The drospirenone/ethinylestradiol 3mg/20µg (24/4) regimen was shown to improve the emotional and physical symptoms associated with PMDD over three treatment cycles in two double-blind, parallel-group (n = 449) or crossover (n = 64) studies. In both trials, the improvement in overall luteal phase Daily Record of Severity of Problems (DRSP) scores (primary outcome) versus baseline was significantly greater in drospirenone/ethinylestradiol 3mg/20µg (24/4) than placebo recipients, while in the parallel-group trial, scores for physical, behavioural and mood subscales were also significantly improved. In both trials, the improvement from baseline in all individual DRSP items, including premenstrual depression, were significantly greater in drospirenone/ethinylestradiol 3mg/20µg (24/4) than in placebo recipients.
In the treatment of moderate acne vulgaris, drospirenone/ethinylestradiol 3mg/20µg (24/4) was generally well tolerated and was more effective than placebo in reducing the number of acne lesions and increasing the proportion of patients with ‘clear’ or ‘almost clear’ ratings on an Investigator Static Global Assessment scale in two large (n = 431 and 458) randomised, double-blind, placebo-controlled multicentre trials over six treatment cycles.
Tolerability
Once-daily drospirenone/ethinylestradiol 3mg/20µg in a 24/4 day regimen was generally well tolerated. Irregular bleeding (actively solicited), headache, nausea and breast pain were the most common adverse events; all tended to decrease over time in the 1-year, international trial. There were no clinically significant changes in potassium levels or other laboratory investigations and no abnormalities in adequate-sample endometrial biopsies after 13 cycles.

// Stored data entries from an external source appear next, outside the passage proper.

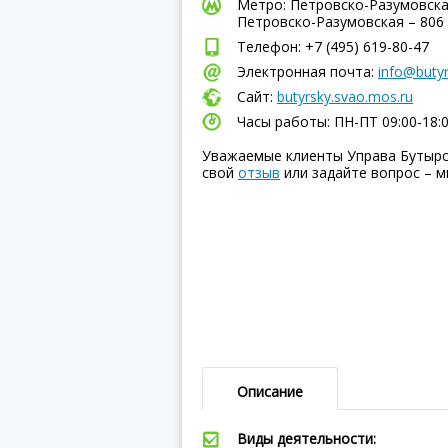
Метро: Петровско-Разумовская
Петровско-Разумовская – 806
Телефон: +7 (495) 619-80-47
Электронная почта:
info@butyr
Сайт:
butyrsky.svao.mos.ru
Часы работы: ПН-ПТ 09:00-18:
Уважаемые клиенты Управа Бутырс
свой
отзыв
или задайте вопрос – м
Описание
Виды деятельности: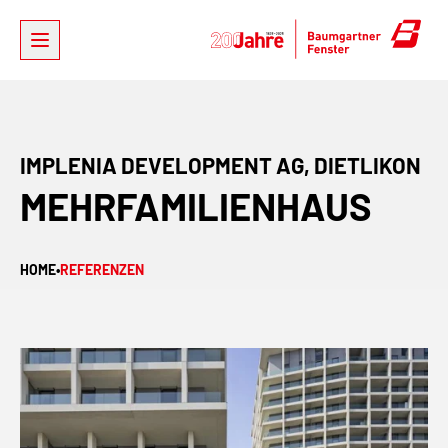
IMPLENIA DEVELOPMENT AG, DIETLIKON
MEHRFAMILIENHAUS
HOME
•
REFERENZEN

Adverse events were generally similar in the double-blind, 3-month studies in PMDD, although irregular bleeding (spontaneously reported) was more common in the parallel-group trial. The proportion of drospirenone/ethinylestradiol 3mg/20µg (24/4) recipients who discontinued treatment for this reason was <4% in the parallel-group PMDD study and <1% in the international contraceptive trial. Other common adverse events were headache, nausea and breast pain in 13–20% of patients.